▼▼▼
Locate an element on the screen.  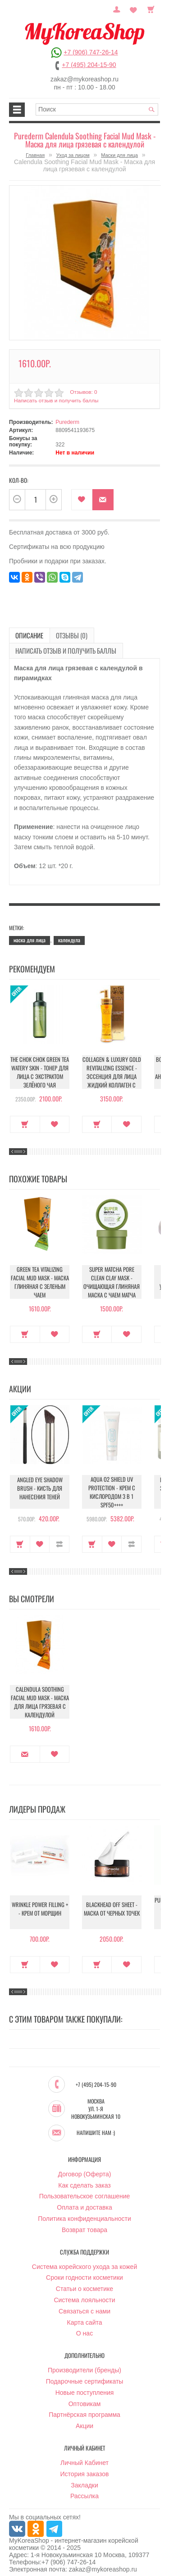
Закладки is located at coordinates (84, 2478).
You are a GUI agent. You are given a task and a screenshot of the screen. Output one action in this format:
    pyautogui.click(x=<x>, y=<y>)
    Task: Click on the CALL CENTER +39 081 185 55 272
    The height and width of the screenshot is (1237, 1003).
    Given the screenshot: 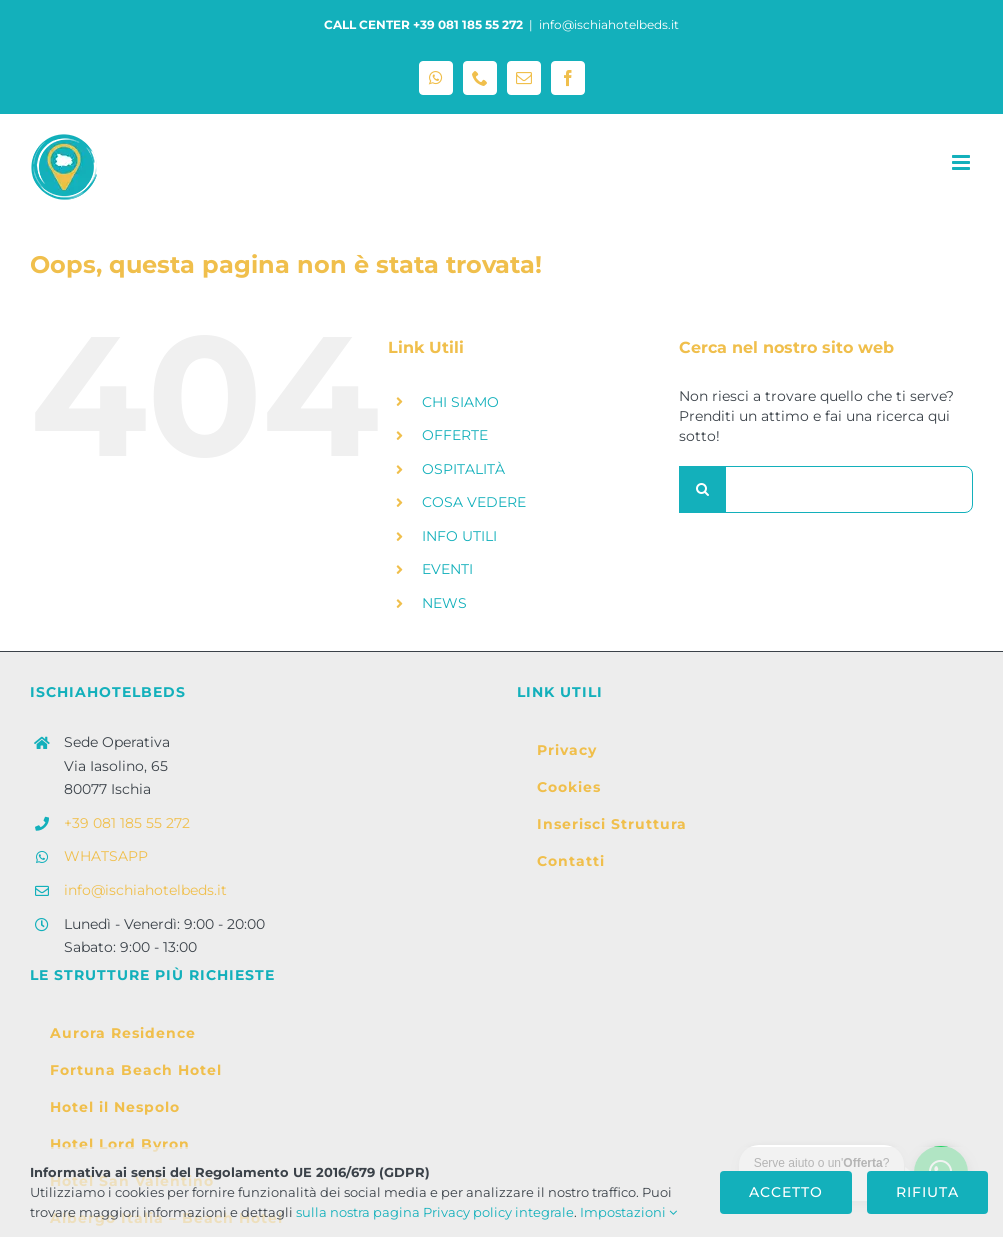 What is the action you would take?
    pyautogui.click(x=423, y=24)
▲▲▲
Output the lines of the data exactly, starting at the first and ending with the line that has "pyautogui.click(x=<x>, y=<y>)". Pictures are not part of it.

TASK OUTPUT:
Locate an element on the screen.  
Закладки is located at coordinates (84, 2478).
You are a GUI agent. You are given a task and a screenshot of the screen. Output one action in this format:
    pyautogui.click(x=<x>, y=<y>)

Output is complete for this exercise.